* [Task objective] If a line in the material below holds the string "Haute", tally it, then give the tally alone.

* [Records shown]
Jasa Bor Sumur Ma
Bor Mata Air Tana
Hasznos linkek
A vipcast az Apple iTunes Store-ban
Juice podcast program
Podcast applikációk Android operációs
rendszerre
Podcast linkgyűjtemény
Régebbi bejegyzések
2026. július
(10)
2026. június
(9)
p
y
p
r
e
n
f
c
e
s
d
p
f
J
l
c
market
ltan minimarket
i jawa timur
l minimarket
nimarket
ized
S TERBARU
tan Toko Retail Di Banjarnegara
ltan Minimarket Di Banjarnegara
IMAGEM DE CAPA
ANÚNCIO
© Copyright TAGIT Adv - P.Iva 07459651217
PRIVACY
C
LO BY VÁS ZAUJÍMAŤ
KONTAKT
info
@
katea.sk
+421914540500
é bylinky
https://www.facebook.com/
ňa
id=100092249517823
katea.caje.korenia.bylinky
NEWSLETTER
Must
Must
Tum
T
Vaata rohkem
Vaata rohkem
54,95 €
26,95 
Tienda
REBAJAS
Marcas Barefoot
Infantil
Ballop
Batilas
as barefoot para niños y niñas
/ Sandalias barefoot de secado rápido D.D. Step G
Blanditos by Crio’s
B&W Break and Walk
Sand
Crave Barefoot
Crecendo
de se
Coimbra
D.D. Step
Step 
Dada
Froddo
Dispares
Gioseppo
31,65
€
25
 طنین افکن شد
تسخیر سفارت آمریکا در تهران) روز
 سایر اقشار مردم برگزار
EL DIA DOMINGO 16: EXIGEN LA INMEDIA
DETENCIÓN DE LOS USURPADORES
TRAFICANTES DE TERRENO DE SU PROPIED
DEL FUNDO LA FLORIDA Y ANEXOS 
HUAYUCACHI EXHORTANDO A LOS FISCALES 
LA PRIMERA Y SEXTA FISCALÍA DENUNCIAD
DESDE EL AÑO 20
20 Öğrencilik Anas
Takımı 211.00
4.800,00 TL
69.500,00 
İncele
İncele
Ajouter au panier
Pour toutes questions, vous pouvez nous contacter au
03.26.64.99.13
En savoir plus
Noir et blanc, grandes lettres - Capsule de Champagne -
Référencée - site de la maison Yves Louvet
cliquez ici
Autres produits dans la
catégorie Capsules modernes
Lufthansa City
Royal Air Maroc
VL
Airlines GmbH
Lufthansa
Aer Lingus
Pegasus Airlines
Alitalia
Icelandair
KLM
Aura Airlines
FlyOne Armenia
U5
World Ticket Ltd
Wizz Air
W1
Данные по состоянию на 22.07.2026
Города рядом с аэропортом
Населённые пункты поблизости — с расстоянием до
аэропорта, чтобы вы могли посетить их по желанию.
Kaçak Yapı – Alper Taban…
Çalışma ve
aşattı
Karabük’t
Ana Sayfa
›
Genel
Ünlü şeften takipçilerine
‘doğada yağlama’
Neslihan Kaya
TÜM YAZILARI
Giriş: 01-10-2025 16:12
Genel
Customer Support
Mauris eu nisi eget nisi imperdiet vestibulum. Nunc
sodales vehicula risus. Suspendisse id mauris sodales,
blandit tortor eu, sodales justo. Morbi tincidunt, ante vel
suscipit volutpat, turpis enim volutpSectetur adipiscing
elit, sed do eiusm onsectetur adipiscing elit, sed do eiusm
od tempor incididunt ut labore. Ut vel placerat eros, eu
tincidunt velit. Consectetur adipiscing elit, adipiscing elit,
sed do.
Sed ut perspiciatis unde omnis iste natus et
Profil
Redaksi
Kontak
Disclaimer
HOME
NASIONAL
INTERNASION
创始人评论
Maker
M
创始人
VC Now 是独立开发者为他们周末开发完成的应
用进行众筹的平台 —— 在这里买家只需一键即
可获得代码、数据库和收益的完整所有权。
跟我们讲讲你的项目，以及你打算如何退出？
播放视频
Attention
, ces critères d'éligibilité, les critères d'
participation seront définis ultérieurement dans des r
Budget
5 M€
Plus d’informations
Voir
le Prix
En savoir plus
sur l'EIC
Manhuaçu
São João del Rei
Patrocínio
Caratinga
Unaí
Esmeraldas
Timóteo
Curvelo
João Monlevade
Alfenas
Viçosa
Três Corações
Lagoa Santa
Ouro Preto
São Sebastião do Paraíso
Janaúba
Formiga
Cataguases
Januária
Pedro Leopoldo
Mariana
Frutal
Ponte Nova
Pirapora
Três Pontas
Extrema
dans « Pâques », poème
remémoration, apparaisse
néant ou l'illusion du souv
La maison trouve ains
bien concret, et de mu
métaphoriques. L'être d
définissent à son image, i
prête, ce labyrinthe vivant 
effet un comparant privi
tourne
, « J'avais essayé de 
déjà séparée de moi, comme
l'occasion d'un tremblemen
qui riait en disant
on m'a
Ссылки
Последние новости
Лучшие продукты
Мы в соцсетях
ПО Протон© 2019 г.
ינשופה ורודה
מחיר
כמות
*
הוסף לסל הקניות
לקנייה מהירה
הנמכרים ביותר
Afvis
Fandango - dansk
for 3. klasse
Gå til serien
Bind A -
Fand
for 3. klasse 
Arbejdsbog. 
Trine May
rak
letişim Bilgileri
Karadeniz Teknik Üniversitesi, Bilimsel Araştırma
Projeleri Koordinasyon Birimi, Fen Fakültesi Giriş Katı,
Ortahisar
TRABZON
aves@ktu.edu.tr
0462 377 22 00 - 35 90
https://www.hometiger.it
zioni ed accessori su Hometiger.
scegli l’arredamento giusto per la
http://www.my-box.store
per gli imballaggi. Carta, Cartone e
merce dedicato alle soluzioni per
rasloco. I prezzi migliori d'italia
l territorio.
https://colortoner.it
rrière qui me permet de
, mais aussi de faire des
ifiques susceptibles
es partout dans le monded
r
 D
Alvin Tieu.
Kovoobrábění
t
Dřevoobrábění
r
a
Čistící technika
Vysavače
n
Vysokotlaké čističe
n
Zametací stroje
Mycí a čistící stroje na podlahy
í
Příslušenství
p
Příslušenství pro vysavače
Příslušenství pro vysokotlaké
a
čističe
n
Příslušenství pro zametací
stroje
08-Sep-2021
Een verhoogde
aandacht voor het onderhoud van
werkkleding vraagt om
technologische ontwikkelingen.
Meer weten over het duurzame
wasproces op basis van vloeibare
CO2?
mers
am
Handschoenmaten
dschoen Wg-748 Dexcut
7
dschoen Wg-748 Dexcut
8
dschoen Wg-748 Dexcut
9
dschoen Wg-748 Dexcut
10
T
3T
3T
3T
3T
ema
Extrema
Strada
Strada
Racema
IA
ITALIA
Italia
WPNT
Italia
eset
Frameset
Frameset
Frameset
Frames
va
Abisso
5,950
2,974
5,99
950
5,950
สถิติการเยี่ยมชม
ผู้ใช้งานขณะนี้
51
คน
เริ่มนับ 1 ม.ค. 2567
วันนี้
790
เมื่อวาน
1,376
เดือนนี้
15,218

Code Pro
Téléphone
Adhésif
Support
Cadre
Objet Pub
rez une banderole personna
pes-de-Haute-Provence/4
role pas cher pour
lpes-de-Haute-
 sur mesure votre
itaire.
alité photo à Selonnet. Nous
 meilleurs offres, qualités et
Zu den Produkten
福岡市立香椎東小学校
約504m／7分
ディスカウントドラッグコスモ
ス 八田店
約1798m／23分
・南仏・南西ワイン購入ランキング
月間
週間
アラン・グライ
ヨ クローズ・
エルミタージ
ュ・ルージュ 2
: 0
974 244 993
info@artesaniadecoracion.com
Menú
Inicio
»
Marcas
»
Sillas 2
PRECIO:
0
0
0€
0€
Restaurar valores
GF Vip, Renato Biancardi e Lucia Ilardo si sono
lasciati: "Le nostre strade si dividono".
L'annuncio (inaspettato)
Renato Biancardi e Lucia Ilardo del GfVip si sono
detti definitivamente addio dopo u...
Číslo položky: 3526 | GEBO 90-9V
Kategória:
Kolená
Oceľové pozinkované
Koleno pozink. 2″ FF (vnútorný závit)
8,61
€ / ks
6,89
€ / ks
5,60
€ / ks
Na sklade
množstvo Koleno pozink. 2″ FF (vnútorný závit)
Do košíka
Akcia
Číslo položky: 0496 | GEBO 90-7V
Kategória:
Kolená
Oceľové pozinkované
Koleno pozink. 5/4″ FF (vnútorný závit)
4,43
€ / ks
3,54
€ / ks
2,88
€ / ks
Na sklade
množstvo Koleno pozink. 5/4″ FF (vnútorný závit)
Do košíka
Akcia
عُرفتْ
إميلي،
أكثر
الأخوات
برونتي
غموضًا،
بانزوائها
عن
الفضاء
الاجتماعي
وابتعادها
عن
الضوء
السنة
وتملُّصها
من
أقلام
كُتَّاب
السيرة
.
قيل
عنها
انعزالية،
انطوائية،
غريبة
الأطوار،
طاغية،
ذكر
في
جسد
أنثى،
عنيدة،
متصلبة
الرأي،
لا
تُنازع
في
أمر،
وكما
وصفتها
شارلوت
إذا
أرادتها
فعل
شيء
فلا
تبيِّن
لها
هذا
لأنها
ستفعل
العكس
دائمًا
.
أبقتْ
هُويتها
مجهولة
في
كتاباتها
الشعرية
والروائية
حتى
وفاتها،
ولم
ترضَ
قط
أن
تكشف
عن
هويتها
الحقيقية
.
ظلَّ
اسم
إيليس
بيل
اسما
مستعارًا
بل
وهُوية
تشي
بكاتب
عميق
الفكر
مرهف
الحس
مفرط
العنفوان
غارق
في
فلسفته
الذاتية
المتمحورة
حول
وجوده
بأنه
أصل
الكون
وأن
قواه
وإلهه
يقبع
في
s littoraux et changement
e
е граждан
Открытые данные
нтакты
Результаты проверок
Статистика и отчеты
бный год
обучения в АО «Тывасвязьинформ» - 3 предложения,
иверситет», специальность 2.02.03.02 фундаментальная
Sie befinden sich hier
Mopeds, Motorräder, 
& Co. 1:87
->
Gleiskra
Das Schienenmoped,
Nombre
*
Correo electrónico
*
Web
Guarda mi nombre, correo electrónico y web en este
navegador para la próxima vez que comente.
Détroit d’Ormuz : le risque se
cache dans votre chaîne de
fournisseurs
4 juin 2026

* [Solution for this problem] 2